L’anno prima, inoltre, Ryuichi Sakamoto gli aveva chiesto di collaborare alla colonna sonora del film Merry Christmas Mr Lawrence (o Furyo) di Nagisa Oshima, il regista de L’impero dei sensi: da quella collaborazione era uscito un brano epocale, Forbidden Colors, che Sakamoto ha continuato ad eseguire al piano in tutta la sua carriera, ma che la voce di Sylvian, cantante ad un tempo caldo e austero, con una propensione per il vibrato, rendeva ancora più intenso e commovente.
Rimaneva da affrontare l’incognita del disco solista. Già l’evoluzione dei Japan aveva fatto intuire la direzione: dopo un inizio molto glam il gruppo si era spostato progressivamente verso una musica sempre più sofisticata.
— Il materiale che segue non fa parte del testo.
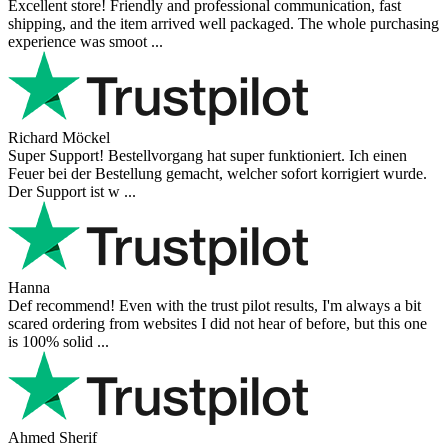
Excellent store! Friendly and professional communication, fast
shipping, and the item arrived well packaged. The whole purchasing
experience was smoot ...
Richard Möckel
Super Support! Bestellvorgang hat super funktioniert. Ich einen
Feuer bei der Bestellung gemacht, welcher sofort korrigiert wurde.
Der Support ist w ...
Hanna
Def recommend! Even with the trust pilot results, I'm always a bit
scared ordering from websites I did not hear of before, but this one
is 100% solid ...
Ahmed Sherif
Sylvian da solo avrebbe continuato su questa strada?
All’incisione di Brilliant Trees parteciparono musicisti di diversa provenienza, fra cui oltre a Sakamoto e a quasi tutti gli ex-Japan (tranne Mick Karn), i trombettisti Jon Hassel e Mark Isham e il polistrumentista, ex-Can, Holger Czukay, che diedero all’album un’impronta inconfondibile. Il risultato superò ogni aspettativa. Il disco era un impasto di rock, elettronica “avvolgente”, funk, jazz, persino ambient, ma soprattutto conteneva splendide canzoni, dalle incalzanti Pulling Punches e Red Guitar alla struggente Nostalghia, per approdare all’elegiaca Brilliant Trees, capace ancora di far sgorgare qualche lacrima. Al pari di Sting con il suo album d’esordio dopo lo scioglimento dei Police, il jazzato The dream of the Blue Turtles, Sylvian fece subito centro e si conquistò definitivamente il rispetto della critica, oltre che di una piccola ma non insignificante fetta di pubblico, che ha continuato a seguirlo anche quando la sua musica è diventata sempre più introversa. Il percorso di Sylvian mostra come a volte si possa andare in direzione opposta rispetto a quella che solitamente si ritiene essere la più percorsa: non dal difficile al facile, dal “puro” al commerciale, ma al contrario, da ciò che è più accessibile o vendibile a ciò che lo è di meno. Non sempre questo è indice di qualità, ma certo denota fiducia in se stessi e amore per la ricerca.